Ana is assigned to the task, with Din joining her.
She learns the missing person was actually murdered. Not only might the murder imperil the negotiations but it may well affect the Shroud, a nearby compound where the Empire harvests properties from the blood of fallen titans.
Readers can often step into a mystery series anywhere, whether it’s the first book or the 12th, and pick up the narrative for that volume. Readers should be able to do that with “A Drop of Corruption,” too, though it’s highly advised to read “The Tainted Cup” first.
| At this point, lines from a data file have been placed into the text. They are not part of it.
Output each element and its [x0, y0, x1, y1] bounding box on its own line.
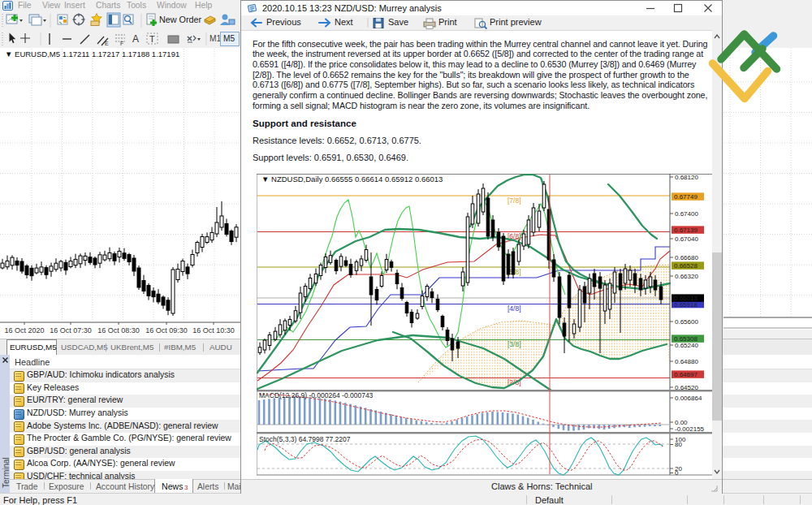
svg-text:▼ EURUSD,M5 1.17211 1.17217 1: ▼ EURUSD,M5 1.17211 1.17217 1.17188 1.17… [5, 50, 179, 58]
svg-text:T: T [149, 34, 155, 44]
svg-text:0: 0 [675, 469, 679, 476]
svg-text:A: A [132, 33, 139, 45]
svg-text:0.65600: 0.65600 [675, 318, 698, 326]
svg-text:16 Oct 09:30: 16 Oct 09:30 [145, 326, 188, 335]
svg-text:16 Oct 08:30: 16 Oct 08:30 [97, 326, 140, 335]
svg-text:0.67749: 0.67749 [674, 193, 698, 201]
svg-text:0.67040: 0.67040 [675, 235, 698, 243]
svg-text:0.64880: 0.64880 [675, 358, 698, 365]
svg-text:0.65308: 0.65308 [674, 335, 698, 343]
svg-text:[4/8]: [4/8] [508, 304, 521, 313]
svg-text:[3/8]: [3/8] [508, 340, 521, 348]
svg-text:0.66528: 0.66528 [674, 262, 698, 270]
svg-text:▼ NZDUSD,Daily 0.66555 0.6661: ▼ NZDUSD,Daily 0.66555 0.66614 0.65912 0… [261, 175, 443, 183]
svg-text:16 Oct 10:30: 16 Oct 10:30 [192, 326, 235, 335]
svg-text:0.64520: 0.64520 [675, 384, 698, 391]
svg-text:80: 80 [675, 441, 682, 448]
svg-text:0.67139: 0.67139 [674, 227, 698, 234]
svg-text:0.65240: 0.65240 [675, 342, 698, 349]
svg-text:0.66320: 0.66320 [675, 273, 698, 280]
svg-text:-0.002155: -0.002155 [675, 425, 705, 433]
svg-text:16 Oct 07:30: 16 Oct 07:30 [50, 326, 92, 335]
svg-text:0.66680: 0.66680 [675, 254, 698, 261]
svg-text:M1: M1 [209, 34, 221, 43]
svg-text:F: F [120, 41, 123, 46]
svg-text:[7/8]: [7/8] [508, 196, 521, 205]
svg-text:New Order: New Order [159, 15, 202, 24]
svg-text:0.66013: 0.66013 [674, 295, 698, 302]
svg-text:0.67400: 0.67400 [675, 210, 698, 218]
svg-text:0.68120: 0.68120 [675, 174, 698, 181]
svg-text:0.006864: 0.006864 [675, 395, 702, 402]
svg-text:16 Oct 2020: 16 Oct 2020 [4, 326, 44, 335]
svg-text:E: E [105, 41, 109, 46]
svg-text:0.64697: 0.64697 [674, 371, 698, 378]
svg-text:Stoch(5,3,3) 64.7998 77.2207: Stoch(5,3,3) 64.7998 77.2207 [259, 435, 351, 443]
svg-text:MACD(12,26,9) -0.000264 -0.000: MACD(12,26,9) -0.000264 -0.000743 [259, 391, 374, 399]
svg-text:M5: M5 [223, 34, 235, 43]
Readers will have a better understanding of the world that Bennett is creating.
For example, the empire’s main function is security from the Leviathans – the giant titans living in the seas. Several people have been enhanced. Some people have been given grafts that affect their strength, or enhance their senses, or like Din enable him to have a photographic memory.
Bennett performs a wonderful trick with these books. He is building an exotic other world with a foundation set in familiar worldly ways. While he is establishing entire cultures, their populations are fueled by well-known sensibilities and sins: honor, lust, ambition, duty, greed, vengeance and love.
At the heart of the first two books is the relationship developing between bold, wise, demanding, abrasive Ana and the young, developing, honorable Din.
Hopefully, a “Drop” will go a long way because the wait for the next book is likely to be slow – even if it is only a year.
Pronoun Trouble: John McWhorter
Folks who seek and see the political in everything may think John McWhorter’s new book, “Pronoun Trouble: The Story of Us in Seven Little Words,” is about a person’s ability to choose a personal pronoun.
While McWhorter does spend some time on the use of they/their as a singular, rather than plural, pronoun for people who do not wish to identify as gender specific, the majority of the book is about seven pronouns that populate/dominate the English language: I, you, we, he, she, it or they.
McWhorter writes about how and why these specific words likely came to be, how properties of our English pronouns differ from those of pronouns used in other languages, etc.
For example, why is there no formal plural of you in our modern English vocabulary? He notes that the Southern “y’all” actually does the trick but most people don’t accept it in formal writing situations or speeches. I often say y’all and even use it in text messages but I do not use it in regular news stories or formal writing unless quoting someone verbatim.
Another example, McWhorter argues, is saying something akin to “John and me are going to the store” should be perfectly acceptable but grammar snobs cling to the notion that the correct form should remain, “John and I are going to the store.”
McWhorter should know.
He is the language expert. He is a renowned linguist who teaches linguistics at Columbia University. He’s a bestselling author whose works include “Nine Nasty Words.” McWhorter makes the art, history, culture and stories behind language fun and educational. This is not a book for everyone, but people who love words should love this book of words about words.
As for the use of a singular person self-designating as they/their, McWhorter writes people should find nothing controversial about it. English-speaking people have been designating individuals as “they” for years.
For example, take the sentence: “With that door unlocked, every employee will think they can just go in there and grab a snack whenever they want.”
People say things like this all of the time to designate an individual, who can be either male or female, from a group of people. We use “they” to denote an individual far more naturally than saying, “With that door unlocked, every employee will think he or she can just go in there and grab a snack whenever he or she wants.”
McWhorter notes the term “they” can be confusing when designated to a specific person; however, people are already adapting to the concept.
A big takeaway from “Pronoun Trouble” is that our pronouns do change but slowly over lifetimes. While new nouns are created and some nouns become verbs, our pronouns remain roughly the ones we know: the seven basic ones and their derivatives.
We don’t create new pronouns but, as McWhorter implies, that doesn’t mean our available pronouns can’t be adapted to different uses.